Why are archaeologists afraid of opening the tomb of China's first emperor?

Archaeologists reveal their fear of opening Qin Shi Huang's tomb due to his deadly mercury pursuit for immortality.

  (photo credit: Shutterstock / DnDavis)
(photo credit: Shutterstock / DnDavis)

Death traps and mercury poisoning are just some of the concerns facing archaeologists contemplating excavating Qin Shi Huang's tomb, China's first emperor.

In 1974, farmers stumbled upon one of the most meaningful archaeological finds in Shaanxi Province, China. While tilling the land, they unearthed a clay figure, only scratching the surface of what lay beneath. 

Qin Shi Huang's Tomb

Subsequent excavations unveiled an array of pits housing thousands of life-sized terracotta army statues depicting soldiers and warhorses. This Terracotta Army seemingly served as protectors of the mausoleum of Qin Shi Huang, the first emperor of China, who reigned from 210 to 221 BC. The mausoleum sits approximately 1,500 meters away.

Despite extensive exploration of the surrounding necropolis, the emperor's tomb remains unexplored, shrouded in intrigue for over two millennia. The foremost reason for this reluctance lies in the fear that excavations could harm the tomb, potentially causing the loss of invaluable historical insights. Presently, the only way to access the tomb involves invasive archaeological methods, fraught with the risk of irreparable damage. An illustrative example is the 1970s excavations of the city of Troy, led by Heinrich Schliemann, which, in his haste and inexperience, obliterated nearly all traces of the town he aimed to uncover. Archaeologists are determined to avoid repeating such hasty mistakes.

How could the tomb be excavated?

In pursuit of less invasive techniques, scientists have proposed methods like utilizing muons—subatomic particles created when cosmic rays collide with Earth's atmosphere. Muons function as an advanced X-ray, capable of peering into structures without physical intrusion. Regrettably, most of these proposals have yet to gain traction.

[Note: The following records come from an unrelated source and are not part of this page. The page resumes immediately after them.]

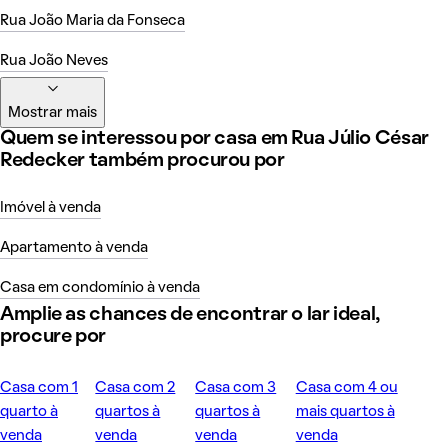
Rua João Maria da Fonseca
Rua João Neves
Mostrar mais
Quem se interessou por casa em Rua Júlio César
Redecker também procurou por
Imóvel à venda
Apartamento à venda
Casa em condomínio à venda
Amplie as chances de encontrar o lar ideal,
procure por
Casa com 1
Casa com 2
Casa com 3
Casa com 4 ou
quarto à
quartos à
quartos à
mais quartos à
venda
venda
venda
venda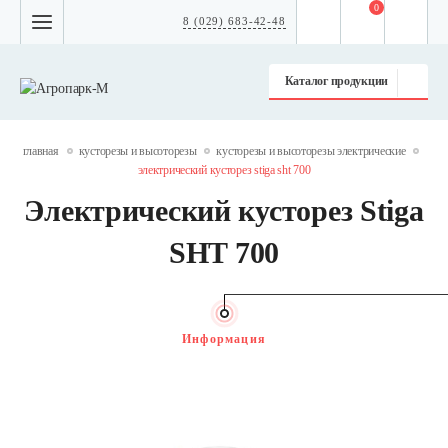
0
8 (029) 683-42-48
Каталог продукции
главная
кусторезы и высоторезы
кусторезы и высоторезы электрические
электрический кусторез stiga sht 700
Электрический кусторез Stiga
SHT 700
Информация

However, aside from potential damage, opening the tomb presents even graver and more immediate dangers. In an essay by ancient Chinese historian Sima Qian, written approximately a century after the emperor's demise, it is disclosed that the tomb was rigged with traps intended to thwart any intruders. Precious artifacts and an extraordinary treasure were deposited within the tomb

Artisans were commissioned to craft bows and arrows designed to repel any trespassers," he elucidated. Even if these 2,000-year-old archaic weapons were to fail, the historian asserted that a deluge of toxic liquid mercury awaited those who dared to desecrate the tomb. While this might sound like a fictitious threat, scientific studies examining mercury levels around the grave have uncovered concentrations significantly higher than one would expect in ordinary soil.

A 2020 paper posits, "Highly volatile mercury may have seeped through cracks that developed over time in the tomb's structure, corroborating the accounts found in ancient chronicles that claim the tomb was never opened or looted." The tomb of Qin Shi Huang remains sealed and inaccessible, though far from forgotten. 

Researchers hope that scientific advancements may finally unveil the tomb's long-guarded secrets.As for the emperor himself, a considerable portion of his life was dedicated to pursuing a legendary elixir of immortality—a quest many believed in fervently. He embarked on extensive journeys searching for this mythical potion, even dispatching a unique expedition to locate a legendary island rumored to hold vast quantities of this miraculous elixir. Seeing himself as a deity and coveting eternal life, he resorted to consuming a concoction of mercury, hoping it would confer immortality. Ironically, this potion proved to be his undoing, resulting in his demise at 50 after a 37-year reign.